Task data
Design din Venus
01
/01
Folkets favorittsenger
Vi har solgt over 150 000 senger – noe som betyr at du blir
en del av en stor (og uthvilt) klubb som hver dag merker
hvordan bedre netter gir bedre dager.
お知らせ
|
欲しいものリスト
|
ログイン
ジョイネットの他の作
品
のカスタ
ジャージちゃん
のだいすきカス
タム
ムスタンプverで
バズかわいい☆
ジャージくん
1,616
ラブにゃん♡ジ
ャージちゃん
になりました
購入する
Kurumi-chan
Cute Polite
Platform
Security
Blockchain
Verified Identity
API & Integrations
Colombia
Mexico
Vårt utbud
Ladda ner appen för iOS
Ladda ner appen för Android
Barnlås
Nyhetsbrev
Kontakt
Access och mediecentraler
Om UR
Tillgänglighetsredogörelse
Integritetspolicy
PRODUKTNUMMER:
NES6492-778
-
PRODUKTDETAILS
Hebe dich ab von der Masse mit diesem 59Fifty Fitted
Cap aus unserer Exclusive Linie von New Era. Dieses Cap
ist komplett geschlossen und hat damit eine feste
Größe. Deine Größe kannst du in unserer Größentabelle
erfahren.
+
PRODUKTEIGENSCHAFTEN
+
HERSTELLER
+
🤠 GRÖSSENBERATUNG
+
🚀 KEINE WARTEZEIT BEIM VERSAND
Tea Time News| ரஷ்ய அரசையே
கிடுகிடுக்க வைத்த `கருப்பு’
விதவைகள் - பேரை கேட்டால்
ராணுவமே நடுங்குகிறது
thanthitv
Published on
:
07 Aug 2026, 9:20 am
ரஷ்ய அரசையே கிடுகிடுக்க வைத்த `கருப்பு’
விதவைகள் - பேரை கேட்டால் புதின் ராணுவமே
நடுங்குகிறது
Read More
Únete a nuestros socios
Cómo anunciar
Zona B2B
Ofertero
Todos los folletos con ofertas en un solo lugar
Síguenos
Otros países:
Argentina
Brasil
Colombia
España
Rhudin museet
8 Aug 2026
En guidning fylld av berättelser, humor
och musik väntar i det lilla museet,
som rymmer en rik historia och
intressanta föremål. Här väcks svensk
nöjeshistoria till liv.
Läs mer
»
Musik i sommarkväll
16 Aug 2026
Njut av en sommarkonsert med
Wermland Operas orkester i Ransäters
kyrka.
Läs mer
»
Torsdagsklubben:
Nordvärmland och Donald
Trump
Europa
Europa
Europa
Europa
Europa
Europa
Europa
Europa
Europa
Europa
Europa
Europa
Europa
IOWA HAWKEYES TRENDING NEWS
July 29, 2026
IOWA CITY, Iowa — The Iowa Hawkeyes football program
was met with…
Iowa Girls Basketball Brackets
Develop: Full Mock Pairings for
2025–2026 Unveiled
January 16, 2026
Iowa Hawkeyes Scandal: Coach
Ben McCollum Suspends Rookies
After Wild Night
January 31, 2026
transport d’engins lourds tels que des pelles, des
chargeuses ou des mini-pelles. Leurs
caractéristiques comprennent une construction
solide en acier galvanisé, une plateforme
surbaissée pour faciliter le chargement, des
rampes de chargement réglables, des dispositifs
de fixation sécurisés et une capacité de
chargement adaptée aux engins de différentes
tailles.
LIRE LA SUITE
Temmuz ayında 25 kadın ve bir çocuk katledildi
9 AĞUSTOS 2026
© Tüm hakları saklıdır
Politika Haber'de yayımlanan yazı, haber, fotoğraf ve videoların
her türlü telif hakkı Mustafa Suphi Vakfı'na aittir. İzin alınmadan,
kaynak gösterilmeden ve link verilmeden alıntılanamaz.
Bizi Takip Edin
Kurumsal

Problem description
Nothing in the records should be altered when they are written out again.

Response to the exercise
Design din Venus
01
/01
Folkets favorittsenger
Vi har solgt over 150 000 senger – noe som betyr at du blir
en del av en stor (og uthvilt) klubb som hver dag merker
hvordan bedre netter gir bedre dager.
お知らせ
|
欲しいものリスト
|
ログイン
ジョイネットの他の作
品
のカスタ
ジャージちゃん
のだいすきカス
タム
ムスタンプverで
バズかわいい☆
ジャージくん
1,616
ラブにゃん♡ジ
ャージちゃん
になりました
購入する
Kurumi-chan
Cute Polite
Platform
Security
Blockchain
Verified Identity
API & Integrations
Colombia
Mexico
Vårt utbud
Ladda ner appen för iOS
Ladda ner appen för Android
Barnlås
Nyhetsbrev
Kontakt
Access och mediecentraler
Om UR
Tillgänglighetsredogörelse
Integritetspolicy
PRODUKTNUMMER:
NES6492-778
-
PRODUKTDETAILS
Hebe dich ab von der Masse mit diesem 59Fifty Fitted
Cap aus unserer Exclusive Linie von New Era. Dieses Cap
ist komplett geschlossen und hat damit eine feste
Größe. Deine Größe kannst du in unserer Größentabelle
erfahren.
+
PRODUKTEIGENSCHAFTEN
+
HERSTELLER
+
🤠 GRÖSSENBERATUNG
+
🚀 KEINE WARTEZEIT BEIM VERSAND
Tea Time News| ரஷ்ய அரசையே
கிடுகிடுக்க வைத்த `கருப்பு’
விதவைகள் - பேரை கேட்டால்
ராணுவமே நடுங்குகிறது
thanthitv
Published on
:
07 Aug 2026, 9:20 am
ரஷ்ய அரசையே கிடுகிடுக்க வைத்த `கருப்பு’
விதவைகள் - பேரை கேட்டால் புதின் ராணுவமே
நடுங்குகிறது
Read More
Únete a nuestros socios
Cómo anunciar
Zona B2B
Ofertero
Todos los folletos con ofertas en un solo lugar
Síguenos
Otros países:
Argentina
Brasil
Colombia
España
Rhudin museet
8 Aug 2026
En guidning fylld av berättelser, humor
och musik väntar i det lilla museet,
som rymmer en rik historia och
intressanta föremål. Här väcks svensk
nöjeshistoria till liv.
Läs mer
»
Musik i sommarkväll
16 Aug 2026
Njut av en sommarkonsert med
Wermland Operas orkester i Ransäters
kyrka.
Läs mer
»
Torsdagsklubben:
Nordvärmland och Donald
Trump
Europa
Europa
Europa
Europa
Europa
Europa
Europa
Europa
Europa
Europa
Europa
Europa
Europa
IOWA HAWKEYES TRENDING NEWS
July 29, 2026
IOWA CITY, Iowa — The Iowa Hawkeyes football program
was met with…
Iowa Girls Basketball Brackets
Develop: Full Mock Pairings for
2025–2026 Unveiled
January 16, 2026
Iowa Hawkeyes Scandal: Coach
Ben McCollum Suspends Rookies
After Wild Night
January 31, 2026
transport d’engins lourds tels que des pelles, des
chargeuses ou des mini-pelles. Leurs
caractéristiques comprennent une construction
solide en acier galvanisé, une plateforme
surbaissée pour faciliter le chargement, des
rampes de chargement réglables, des dispositifs
de fixation sécurisés et une capacité de
chargement adaptée aux engins de différentes
tailles.
LIRE LA SUITE
Temmuz ayında 25 kadın ve bir çocuk katledildi
9 AĞUSTOS 2026
© Tüm hakları saklıdır
Politika Haber'de yayımlanan yazı, haber, fotoğraf ve videoların
her türlü telif hakkı Mustafa Suphi Vakfı'na aittir. İzin alınmadan,
kaynak gösterilmeden ve link verilmeden alıntılanamaz.
Bizi Takip Edin
Kurumsal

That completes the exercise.